Lycanthropia, which Avicenna calls cucubuth, others lupinam insaniam, or wolf-madness, when men run howling about graves and fields in the night, and will not be persuaded but that they are wolves, or some such beasts. Aetius and Paulus call it a kind of melancholy; but I should rather refer it to madness, as most do. Some make a doubt of it whether there be any such disease.
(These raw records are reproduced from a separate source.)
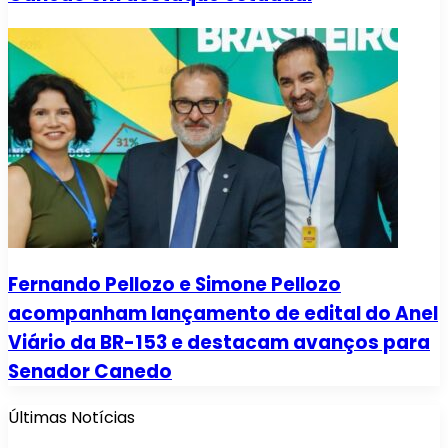
Fernando Pellozo e Simone Pellozo
acompanham lançamento de edital do Anel
Viário da BR-153 e destacam avanços para
Senador Canedo
Últimas Notícias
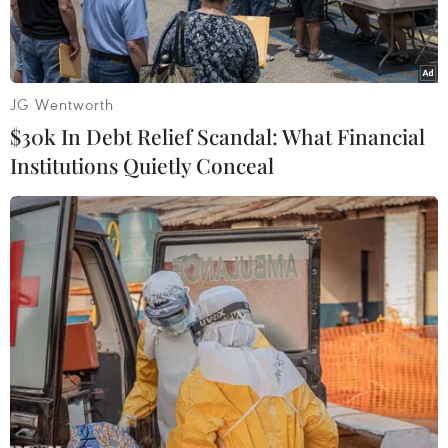
JG Wentworth
$30k In Debt Relief Scandal: What Financial
Institutions Quietly Conceal
Ảnh minh họa. (Nguồn: BBC)
Kết quả khảo sát của Tập đoàn Cisco Systems
công bố ngày 14/10 cho thấy gần 9/10 người
được hỏi mong muốn có thể chọn nơi làm việc,
hoặc tại nhà hoặc tại văn phòng, và có thể chủ
động hơn về giờ giấc làm việc, khi các biện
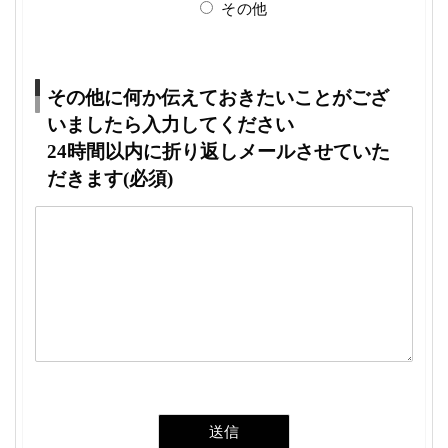
その他
その他に何か伝えておきたいことがござ
いましたら入力してください
24時間以内に折り返しメールさせていた
だきます(必須)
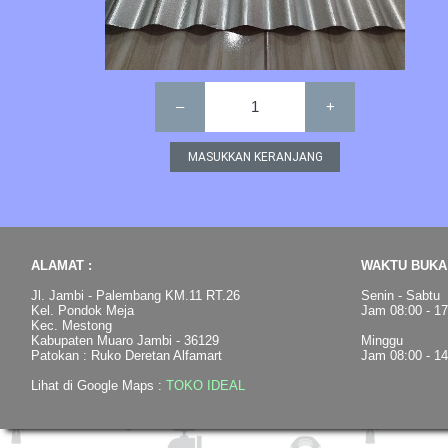
–
1
+
ALAMAT :
WAKTU BUKA 
Jl. Jambi - Palembang KM.11 RT.26
Senin - Sabtu
Kel. Pondok Meja
Jam 08:00 - 1
Kec. Mestong
Kabupaten Muaro Jambi - 36129
Minggu
Patokan : Ruko Deretan Alfamart
Jam 08:00 - 1
Lihat di Google Maps :
TOKO IDEAL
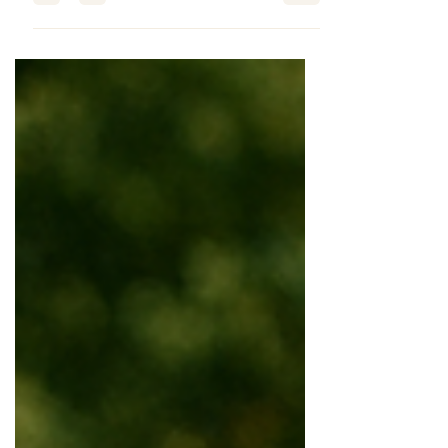
authentique.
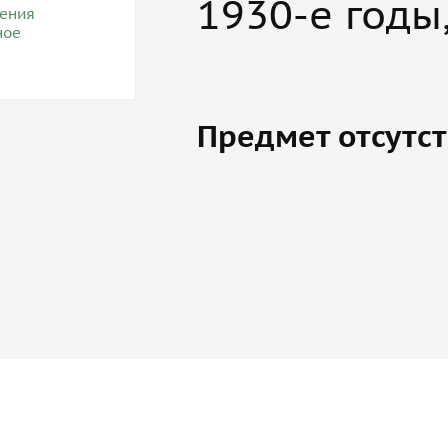
1930-е годы
Предмет отсутст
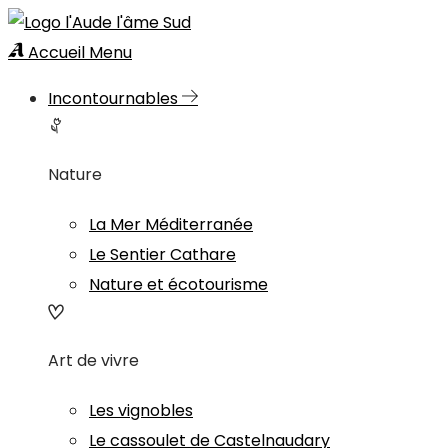
Accueil
Menu
Incontournables
Nature
La Mer Méditerranée
Le Sentier Cathare
Nature et écotourisme
Art de vivre
Les vignobles
Le cassoulet de Castelnaudary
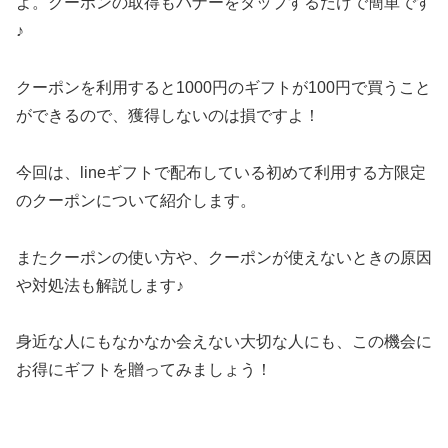
よ。クーポンの取得もバナーをタップするだけで簡単です
♪
クーポンを利用すると1000円のギフトが100円で買うこと
ができるので、獲得しないのは損ですよ！
今回は、lineギフトで配布している初めて利用する方限定
のクーポンについて紹介します。
またクーポンの使い方や、クーポンが使えないときの原因
や対処法も解説します♪
身近な人にもなかなか会えない大切な人にも、この機会に
お得にギフトを贈ってみましょう！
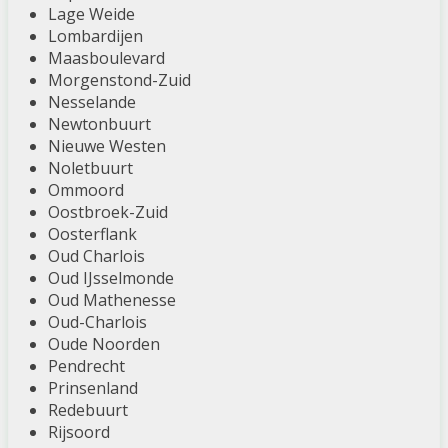
Lage Weide
Lombardijen
Maasboulevard
Morgenstond-Zuid
Nesselande
Newtonbuurt
Nieuwe Westen
Noletbuurt
Ommoord
Oostbroek-Zuid
Oosterflank
Oud Charlois
Oud IJsselmonde
Oud Mathenesse
Oud-Charlois
Oude Noorden
Pendrecht
Prinsenland
Redebuurt
Rijsoord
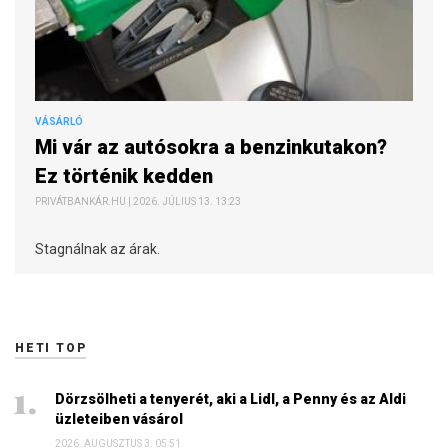
VÁSÁRLÓ
Mi vár az autósokra a benzinkutakon?
Ez történik kedden
PRIVÁTBANKÁR.HU | 2026. JÚLIUS 13. 13:23
Stagnálnak az árak.
HETI TOP
Dörzsölheti a tenyerét, aki a Lidl, a Penny és az Aldi
üzleteiben vásárol
2026. AUGUSZTUS 3. 05:51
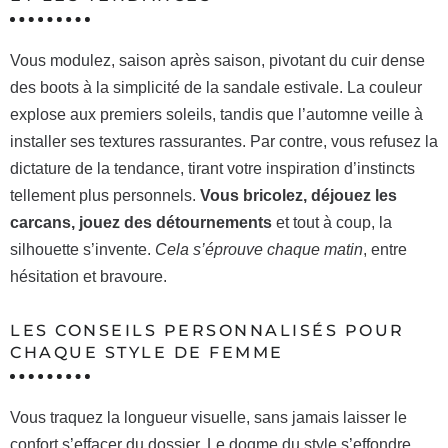
Vous modulez, saison après saison, pivotant du cuir dense
des boots à la simplicité de la sandale estivale. La couleur
explose aux premiers soleils, tandis que l’automne veille à
installer ses textures rassurantes. Par contre, vous refusez la
dictature de la tendance, tirant votre inspiration d’instincts
tellement plus personnels.
Vous bricolez, déjouez les
carcans, jouez des détournements
et tout à coup, la
silhouette s’invente.
Cela s’éprouve chaque matin
, entre
hésitation et bravoure.
LES CONSEILS PERSONNALISÉS POUR
CHAQUE STYLE DE FEMME
Vous traquez la longueur visuelle, sans jamais laisser le
confort s’effacer du dossier. Le dogme du style s’effondre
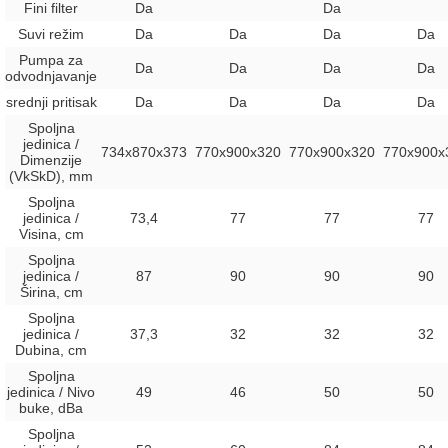
Fini filter
Da
Da
Suvi režim
Da
Da
Da
Da
Pumpa za
Da
Da
Da
Da
odvodnjavanje
srednji pritisak
Da
Da
Da
Da
Spoljna
jedinica /
734x870x373
770х900х320
770x900x320
770x900x
Dimenzije
(VkSkD), mm
Spoljna
jedinica /
73,4
77
77
77
Visina, сm
Spoljna
jedinica /
87
90
90
90
Širina, сm
Spoljna
jedinica /
37,3
32
32
32
Dubina, сm
Spoljna
jedinica / Nivo
49
46
50
50
buke, dBa
Spoljna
Donat ab Altomari saith, that he saw two of them in his time: Wierus tells a story of such a one at Padua 1541, that would not believe to the contrary, but that he was a wolf. He hath another instance of a Spaniard, who thought himself a bear; Forrestus confirms as much by many examples; one amongst the rest of which he was an eyewitness, at Alcmaer in Holland, a poor husbandman that still hunted about graves, and kept in churchyards, of a pale, black, ugly, and fearful look. Such belike, or little better, were king Praetus’ daughters, that thought themselves kine. And Nebuchadnezzar in Daniel, as some interpreters hold, was only troubled with this kind of madness. This disease perhaps gave occasion to that bold assertion of Pliny, some men were turned into wolves in his time, and from wolves to men again: and to that fable of Pausanias, of a man that was ten years a wolf, and afterwards turned to his former shape: to Ovid’s tale of Lycaon, &c. [...] This malady, saith Avicenna, troubleth men most in February, and is nowadays frequent in Bohemia and Hungary, according to Heurnius. Scheretzius will have it common in Livonia. They lie hid most part all day, and go abroad in the night, barking, howling, at graves and deserts; they have usually hollow eyes, scabbed legs and thighs, very dry and pale, saith Altomarus; he gives a reason there of all the symptoms, and sets down a brief cure of them.